3. Get Into Contact With the ILIT
The Protector of the Trust (ILIT) can be an extremely useful resource to find a reputable policy broker. Seniors should ask their ILIT for information on reputable policy brokers as there are many illegitimate policy brokers out there that are just as bad as STOLI scammers.
4. Get to Know Their Life Insurance Agent
Seniors do not necessarily need to be friends with their life insurance agent, but they should ensure that they or a family member does a thorough background check. Additionally, the senior should ensure that they can answer several fundamental questions appropriately, such as “do you have your license to sell this type of policy?” and “is this really the best type of policy for me?” Seniors should also look into whether the insurance company is actually licensed by the state to sell life insurance. Lastly, they should double check the insurers answers with their state’s department of insurance.

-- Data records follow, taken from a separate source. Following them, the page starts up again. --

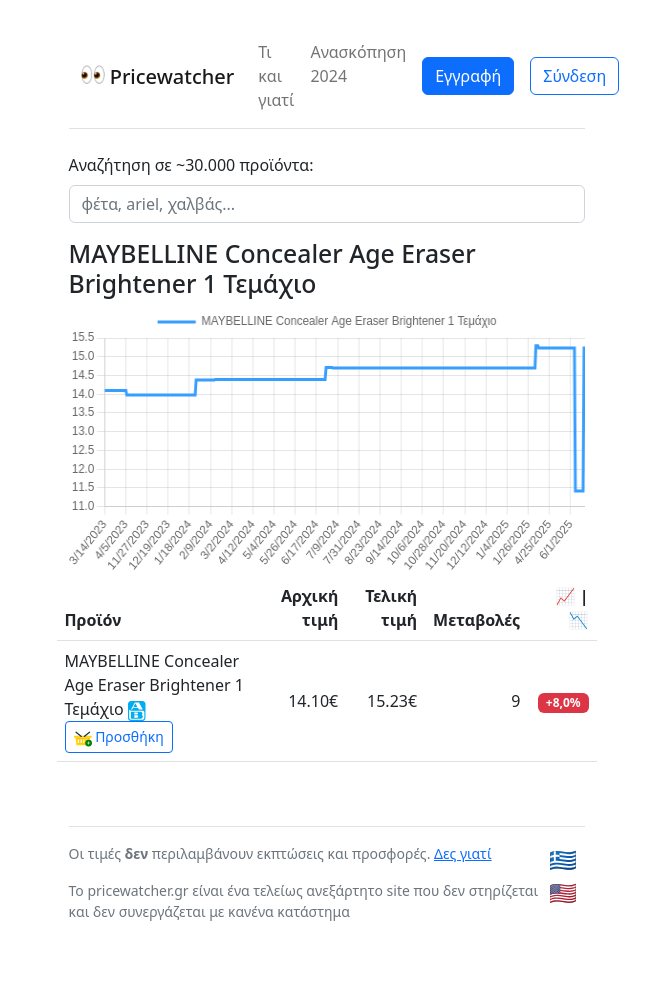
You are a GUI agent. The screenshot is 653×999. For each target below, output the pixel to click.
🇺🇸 (563, 892)
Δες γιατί (463, 853)
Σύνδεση (574, 76)
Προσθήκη (119, 737)
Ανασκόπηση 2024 (358, 64)
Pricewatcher (158, 76)
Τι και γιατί (276, 76)
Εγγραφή (468, 76)
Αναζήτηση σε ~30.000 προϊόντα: (191, 165)
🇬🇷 (563, 859)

5. Never Sign Anything Out to Life Insurance Agents
Checks or documents should never be made out to the insurance agents. In many cases, if you are dealing with an unscrupulous life insurer, they may be trying to get away with these STOLI scams independent of their life insurance company. It is much more likely that an agent or broker has gone bad, and not the company that they work for. Signing documents over to the life insurer make it all too easy for them to go under the nose of both you and their company. Instead, all documents should be affirmed by the life insurance agency.
6. Report the Scam
For those who have already fallen victim to the STOLI scam, there are still some steps they can take to salvage the situation. The first step that should be taken after the fact is to report the fraud to the attorney general of the state that the senior resides in. However, this may not prove to be fruitful, as the attorney general’s office may not do anything about it.
7. Consider a Lawsuit
After falling victim to the STOLI scam, the senior can also consider filing for a lawsuit against the particular STOLI business that they were scammed by. They can even sue the life insurance agent that sold them on the ideas of a STOLI. However, for this to work it must be proven that selling the STOLI was based on fraud. Be aware that the statutes of limitation in certain states can prevent seniors from claiming they were a victim of fraud and not of a legal business practice. Also, be aware that if the senior agreed to engage in fraud, such as by the senior’s income being inflated on the life insurance application, this could dig a further hole for the senior.